NEW YORK (WSI) – A nove anni dallo scoppio della crisi, le economie europee non hanno, fatta salva qualche rara eccezione, ancora rialzato la testa. A parte la Germania, che per prima (già nel 2011) ha saputo mettere la testa fuori dall’acqua, tutti gli altri Paesi – chi più vicino alla superficie (è il caso della Francia) e chi drammaticamente inabissato (come la Grecia) – restano sommersi dai marosi della crisi”, si legge in un articolo del Sole 24 ore, secondo cui la risalita si deve grazie anche alle “politiche espansive della Bce. Ma ora, pur stremati da quasi un decennio di recessione, tocca ai Paesi tornare a muovere braccia e gambe per recuperare gli ultimi metri. Fuor di metafora: occorre avviare o rafforzare al più presto quelle riforme strutturali necessarie a consolidare la ripresa”.

La riemersione, insomma, sembra tutt’altro che un’operazione semplice  e il ritorno alle condizioni pre-crisi non si presenta agevole, come rivelano le elaborazioni del Sole 24 Ore e del Centro studi Sintesi sulle performance dal 2007 al 2015 di dieci Paesi europei, analizzati attraverso otto indicatori che misurano lo stato di salute, sostanzialmente precaria, dell’economia.

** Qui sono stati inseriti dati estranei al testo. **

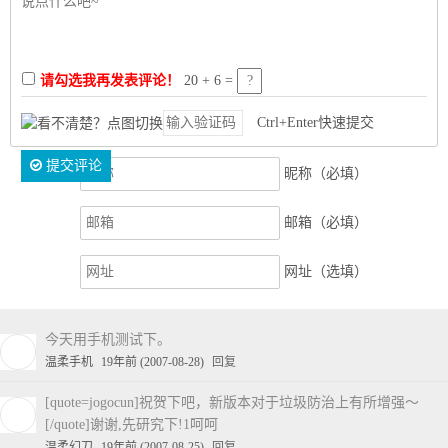
请勾选我再发表评论！
20 + 6 =
Ctrl+Enter快速提交
提交评论
昵称（必填）
邮箱（必填）
网址（选填）
今天用手机测试下。
温柔手机
19年前 (2007-08-28)
回复
[quote=jogocun]祝贺下吧，新版本对于垃圾防治上有所增强～
[/quote]谢谢,先研究下!1呵呵
温柔幻刀
19年前 (2007-08-25)
回复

In particolare, lo studio condensa in un unico indicatore diversi parametri macro (crescita del Pil, andamento dei consumi delle famiglie, quadro degli investimenti, livello di produzione industriale, situazione dei prestiti alle imprese, trend del debito pubblico, tasso di povertà ed esclusione sociale e numero degli occupati) da cui emerge una distanza ideale espressa in metri, dei vari Paesi dalla superficie del mare (che coincide con i dati del 2007, cioè dell’anno immediatamente precedente all’inizio della crisi).

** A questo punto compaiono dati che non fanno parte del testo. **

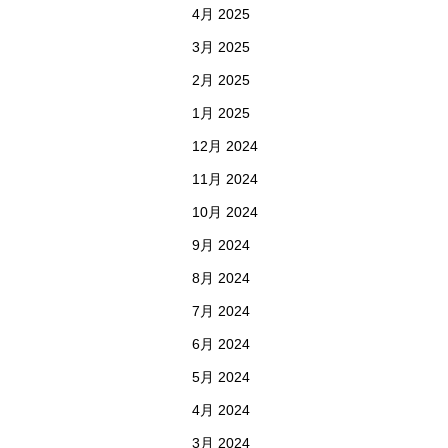
4月 2025
3月 2025
2月 2025
1月 2025
12月 2024
11月 2024
10月 2024
9月 2024
8月 2024
7月 2024
6月 2024
5月 2024
4月 2024
3月 2024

Ne deriva che la Germania “vola” a  ben 3,8 metri sopra il livello dell’acqua, all’opposto si trova la Grecia, a più di 29 metri di profondità.

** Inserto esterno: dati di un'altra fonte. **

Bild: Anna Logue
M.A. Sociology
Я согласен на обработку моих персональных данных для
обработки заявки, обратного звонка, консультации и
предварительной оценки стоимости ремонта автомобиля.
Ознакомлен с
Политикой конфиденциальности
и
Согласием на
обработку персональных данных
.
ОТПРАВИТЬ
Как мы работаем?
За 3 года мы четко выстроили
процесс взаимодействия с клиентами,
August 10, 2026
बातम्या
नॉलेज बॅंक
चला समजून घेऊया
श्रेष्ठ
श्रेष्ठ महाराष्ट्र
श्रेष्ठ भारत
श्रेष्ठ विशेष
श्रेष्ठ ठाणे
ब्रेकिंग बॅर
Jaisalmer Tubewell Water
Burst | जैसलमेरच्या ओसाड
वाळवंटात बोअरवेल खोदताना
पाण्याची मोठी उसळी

“Guardando al quadro generale europe, le note dolenti arrivano soprattutto da debito pubblico (tutti i Paesi nuotano sotto il livello del 2007), investimenti (solo Germania e Gran Bretagna stanno sopra), produzione industriale (fanno eccezione la solita Germania e l’Irlanda) e povertà/esclusione sociale (Francia e Finlandia le uniche a riaffiorare).

Per quanto riguarda l’Italia, infine, nuota in apnea a più di 11 metri sotto la superficie, zavorrata dalle performance negative in tutti gli otto indicatori, in particolare nel debito pubblico (-33,2 metri sotto il livello del 2007), negli investimenti (-29,8 metri) e nella produzione industriale (-22,8 metri). Vicino alla riemersione, solo gli occupati: grazie a Jobs act e decontribuzione, nel 2015 il loro numero si è avvicinato alle consistenze degli anni pre-crisi, arrivando a soli 2,6 metri dal pelo dell’acqua” si legge nell’articolo.